Would you please give the entries again word for word, with no images in your copy?

# # #

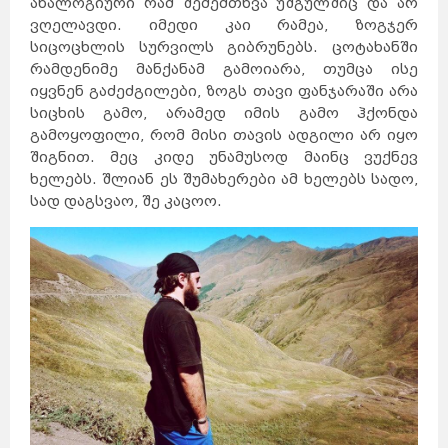
ანალოგიური რამ შემემთხვა უშგულშიც და არ
ვღელავდი. იმედი კაი რამეა, ზოგჯერ
სიცოცხლის სურვილს გიბრუნებს. ცოტახანში
რამდენიმე მანქანამ გამოიარა, თუმცა ისე
იყვნენ გაძეძგილები, ზოგს თავი ფანჯარაში არა
სიცხის გამო, არამედ იმის გამო ჰქონდა
გამოყოფილი, რომ მისი თავის ადგილი არ იყო
შიგნით. მეც კიდე უნამუსოდ მაინც ვუქნევ
ხელებს. შლიან ეს შუმახერები ამ ხელებს სადო,
სად დაგსვაო, შე კაცოო.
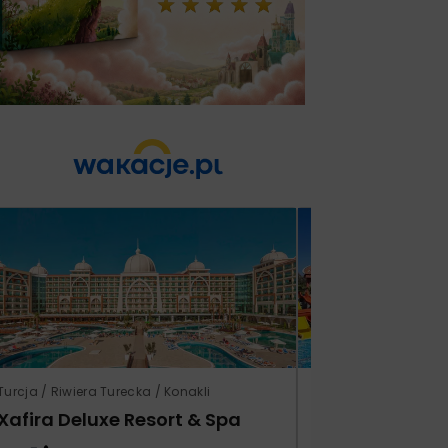
Turcja / Riwiera Turecka / Konakli
Turcja / Riwiera Ture
Xafira Deluxe Resort & Spa
Club Side Coa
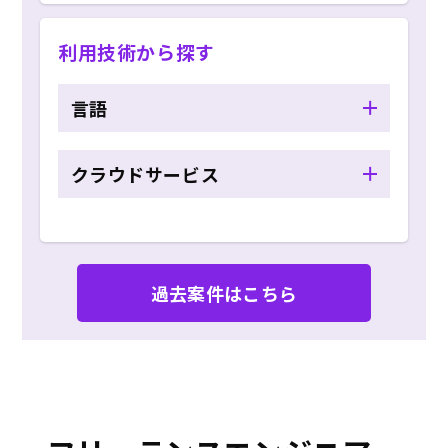
利用技術から探す
言語
クラウドサービス
過去案件はこちら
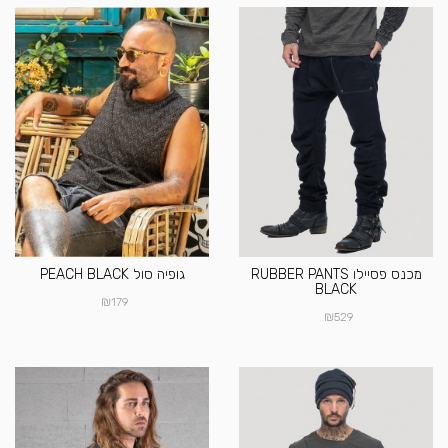
מכנס פסיילו RUBBER PANTS
גופיה סול PEACH BLACK
BLACK
₪
179
₪
529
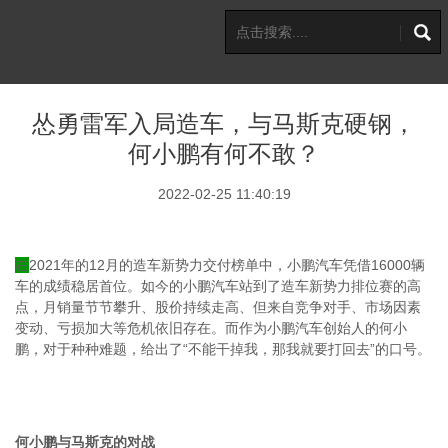
怂勇雷军入局造车，与马斯克硬钢，
何小鹏有何不敢？
2022-02-25 11:40:19
在
2021
年的
12
月的造车新势力交付榜单中，小鹏汽车凭借
16000
辆
车的成绩稳居首位。如今的小鹏汽车站到了造车新势力排位赛的高
点，月销量节节攀升、股价持续走高、但来自竞争对手、市场因素
变动、亏损加大等危机依旧存在。而作为小鹏汽车创始人的何小
鹏，对于种种难题，给出了“不能干掉我，那我就要打回去”的口号。
何小鹏与马斯克的对战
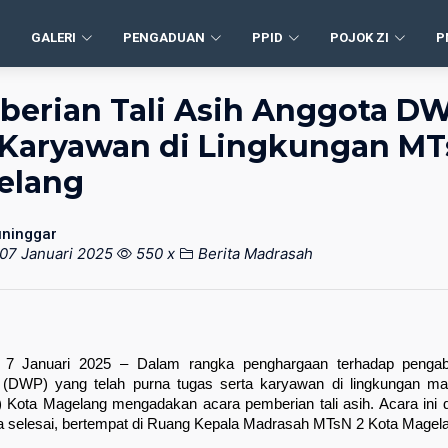
GALERI
PENGADUAN
PPID
POJOK ZI
P
erian Tali Asih Anggota D
Karyawan di Lingkungan MT
elang
ninggar
07 Januari 2025
550 x
Berita Madrasah
 7 Januari 2025 – Dalam rangka penghargaan terhadap pengab
 (DWP) yang telah purna tugas serta karyawan di lingkungan ma
Kota Magelang mengadakan acara pemberian tali asih. Acara ini di
 selesai, bertempat di Ruang Kepala Madrasah MTsN 2 Kota Magel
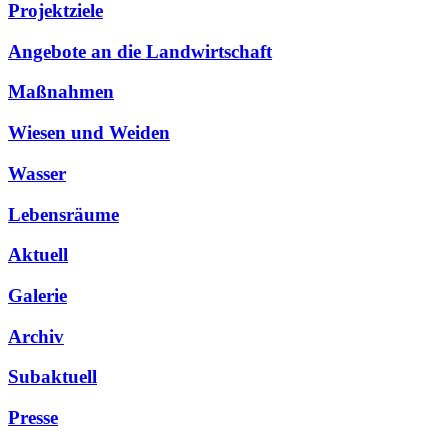
Projektziele
Angebote an die Landwirtschaft
Maßnahmen
Wiesen und Weiden
Wasser
Lebensräume
Aktuell
Galerie
Archiv
Subaktuell
Presse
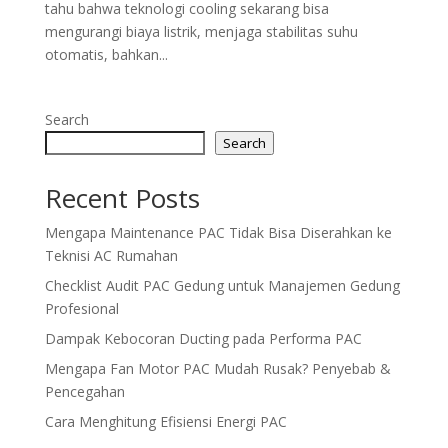
tahu bahwa teknologi cooling sekarang bisa
mengurangi biaya listrik, menjaga stabilitas suhu
otomatis, bahkan...
Search
Search
Recent Posts
Mengapa Maintenance PAC Tidak Bisa Diserahkan ke
Teknisi AC Rumahan
Checklist Audit PAC Gedung untuk Manajemen Gedung
Profesional
Dampak Kebocoran Ducting pada Performa PAC
Mengapa Fan Motor PAC Mudah Rusak? Penyebab &
Pencegahan
Cara Menghitung Efisiensi Energi PAC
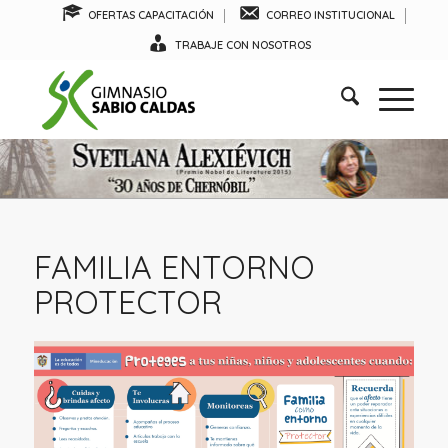
OFERTAS CAPACITACIÓN
CORREO INSTITUCIONAL
TRABAJE CON NOSOTROS
FAMILIA ENTORNO
PROTECTOR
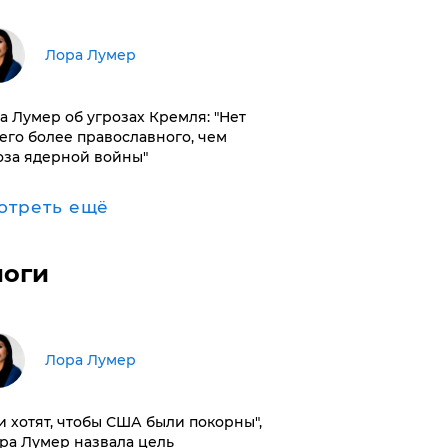
​Лора Лумер
а Лумер об угрозах Кремля: "Нет
его более православного, чем
оза ядерной войны"
отреть ещё
логи
​Лора Лумер
и хотят, чтобы США были покорны",
ора Лумер назвала цель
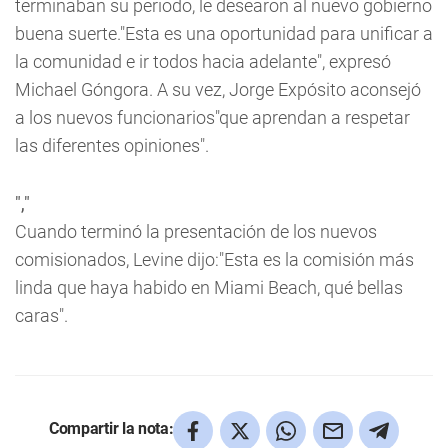
terminaban su periodo, le desearon al nuevo gobierno
buena suerte."Esta es una oportunidad para unificar a
la comunidad e ir todos hacia adelante", expresó
Michael Góngora. A su vez, Jorge Expósito aconsejó
a los nuevos funcionarios"que aprendan a respetar
las diferentes opiniones".
","
Cuando terminó la presentación de los nuevos
comisionados, Levine dijo:"Esta es la comisión más
linda que haya habido en Miami Beach, qué bellas
caras".
Compartir la nota:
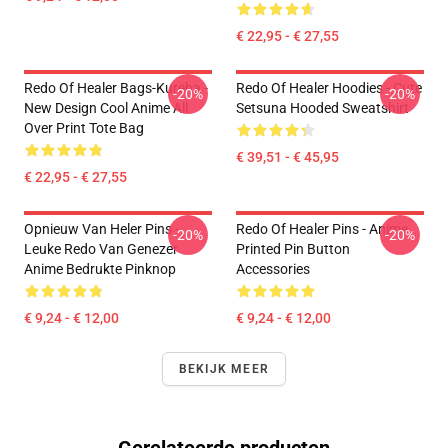
€ 22,95 - € 27,55
Redo Of Healer Bags-Kureha -
Redo Of Healer Hoodies - Cute
-20%
-20%
New Design Cool Anime All
Setsuna Hooded Sweatshirt
Over Print Tote Bag
€ 39,51 - € 45,95
€ 22,95 - € 27,55
Opnieuw Van Heler Pins -
Redo Of Healer Pins - Anime
-20%
-20%
Leuke Redo Van Genezer
Printed Pin Button
Anime Bedrukte Pinknop
Accessories
€ 9,24 - € 12,00
€ 9,24 - € 12,00
BEKIJK MEER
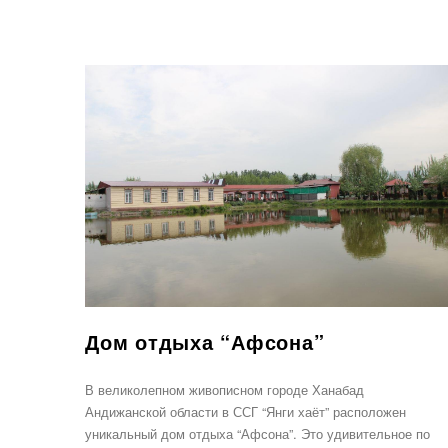
Дом отдыха “Афсона”
В великолепном живописном городе Ханабад
Андижанской области в ССГ “Янги хаёт” расположен
уникальный дом отдыха “Афсона”. Это удивительное по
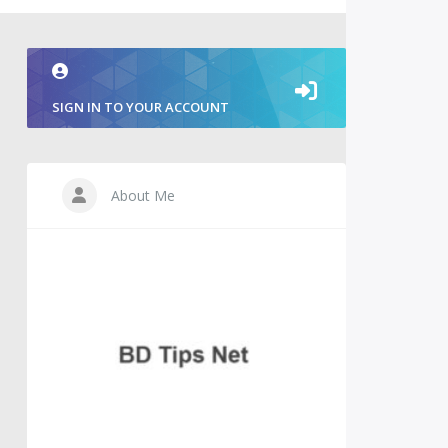
SIGN IN TO YOUR ACCOUNT
About Me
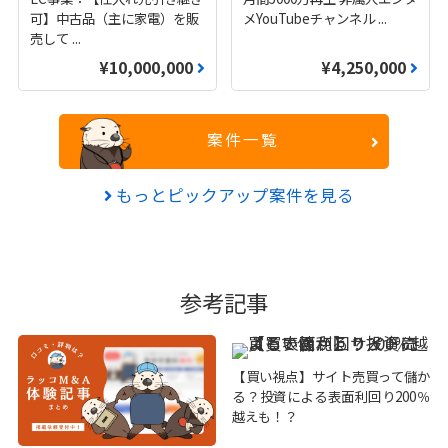
可】中古品（主に家電）を販
メYouTubeチャンネル
...
売して
...
¥10,000,000
¥4,250,000
案件一覧
もっとピックアップ案件を見る
参考記事
【買い視点】サイト売買って儲か
る？投資による表面利回り200％
越えも！？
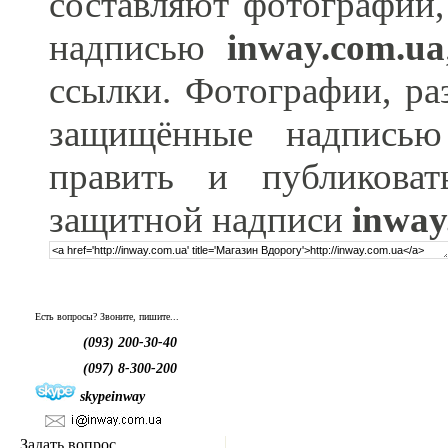
составляют фотографии,
надписью
inway.com.ua
ссылки. Фотографии, ра
защищённые надпис
править и публикова
защитной надписи
inway
Есть вопросы? Звоните, пишите...
(093) 200-30-40
(097) 8-300-200
skypeinway
Задать вопрос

# # #

> RESPONSE TO THE EXERCISE:
ანალოგიური რამ შემემთხვა უშგულშიც და არ
ვღელავდი. იმედი კაი რამეა, ზოგჯერ
სიცოცხლის სურვილს გიბრუნებს. ცოტახანში
რამდენიმე მანქანამ გამოიარა, თუმცა ისე
იყვნენ გაძეძგილები, ზოგს თავი ფანჯარაში არა
სიცხის გამო, არამედ იმის გამო ჰქონდა
გამოყოფილი, რომ მისი თავის ადგილი არ იყო
შიგნით. მეც კიდე უნამუსოდ მაინც ვუქნევ
ხელებს. შლიან ეს შუმახერები ამ ხელებს სადო,
სად დაგსვაო, შე კაცოო.
Turcja / Riwiera Turecka / Konakli
Turcja / Riwiera Ture
Xafira Deluxe Resort & Spa
Club Side Coa
利用技術から探す
言語
クラウドサービス
過去案件はこちら
מכנס פסיילו RUBBER PANTS
גופיה סול PEACH BLACK
BLACK
₪
179
₪
529
怂勇雷军入局造车，与马斯克硬钢，
何小鹏有何不敢？
2022-02-25 11:40:19
在
2021
年的
12
月的造车新势力交付榜单中，小鹏汽车凭借
16000
辆
车的成绩稳居首位。如今的小鹏汽车站到了造车新势力排位赛的高
点，月销量节节攀升、股价持续走高、但来自竞争对手、市场因素
变动、亏损加大等危机依旧存在。而作为小鹏汽车创始人的何小
鹏，对于种种难题，给出了“不能干掉我，那我就要打回去”的口号。
何小鹏与马斯克的对战
GALERI
PENGADUAN
PPID
POJOK ZI
P
erian Tali Asih Anggota D
Karyawan di Lingkungan MT
elang
ninggar
07 Januari 2025
550 x
Berita Madrasah
 7 Januari 2025 – Dalam rangka penghargaan terhadap pengab
 (DWP) yang telah purna tugas serta karyawan di lingkungan ma
Kota Magelang mengadakan acara pemberian tali asih. Acara ini di
 selesai, bertempat di Ruang Kepala Madrasah MTsN 2 Kota Magel
Projektziele
Angebote an die Landwirtschaft
Maßnahmen
Wiesen und Weiden
Wasser
Lebensräume
Aktuell
Galerie
Archiv
Subaktuell
Presse
tahu bahwa teknologi cooling sekarang bisa
mengurangi biaya listrik, menjaga stabilitas suhu
otomatis, bahkan...
Search
Search
Recent Posts
Mengapa Maintenance PAC Tidak Bisa Diserahkan ke
Teknisi AC Rumahan
Checklist Audit PAC Gedung untuk Manajemen Gedung
Profesional
Dampak Kebocoran Ducting pada Performa PAC
Mengapa Fan Motor PAC Mudah Rusak? Penyebab &
Pencegahan
Cara Menghitung Efisiensi Energi PAC
OFERTAS CAPACITACIÓN
CORREO INSTITUCIONAL
TRABAJE CON NOSOTROS
FAMILIA ENTORNO
PROTECTOR
​Лора Лумер
а Лумер об угрозах Кремля: "Нет
его более православного, чем
оза ядерной войны"
отреть ещё
логи
​Лора Лумер
и хотят, чтобы США были покорны",
ора Лумер назвала цель
terminaban su periodo, le desearon al nuevo gobierno
buena suerte."Esta es una oportunidad para unificar a
la comunidad e ir todos hacia adelante", expresó
Michael Góngora. A su vez, Jorge Expósito aconsejó
a los nuevos funcionarios"que aprendan a respetar
las diferentes opiniones".
","
Cuando terminó la presentación de los nuevos
comisionados, Levine dijo:"Esta es la comisión más
linda que haya habido en Miami Beach, qué bellas
caras".
Compartir la nota:
€ 22,95 - € 27,55
Redo Of Healer Bags-Kureha -
Redo Of Healer Hoodies - Cute
-20%
-20%
New Design Cool Anime All
Setsuna Hooded Sweatshirt
Over Print Tote Bag
€ 39,51 - € 45,95
€ 22,95 - € 27,55
Opnieuw Van Heler Pins -
Redo Of Healer Pins - Anime
-20%
-20%
Leuke Redo Van Genezer
Printed Pin Button
Anime Bedrukte Pinknop
Accessories
€ 9,24 - € 12,00
€ 9,24 - € 12,00
BEKIJK MEER
Дом отдыха “Афсона”
В великолепном живописном городе Ханабад
Андижанской области в ССГ “Янги хаёт” расположен
уникальный дом отдыха “Афсона”. Это удивительное по
SIGN IN TO YOUR ACCOUNT
About Me
可】中古品（主に家電）を販
メYouTubeチャンネル
...
売して
...
¥10,000,000
¥4,250,000
案件一覧
もっとピックアップ案件を見る
参考記事
【買い視点】サイト売買って儲か
る？投資による表面利回り200％
越えも！？
составляют фотографии,
надписью
inway.com.ua
ссылки. Фотографии, ра
защищённые надпис
править и публикова
защитной надписи
inway
Есть вопросы? Звоните, пишите...
(093) 200-30-40
(097) 8-300-200
skypeinway
Задать вопрос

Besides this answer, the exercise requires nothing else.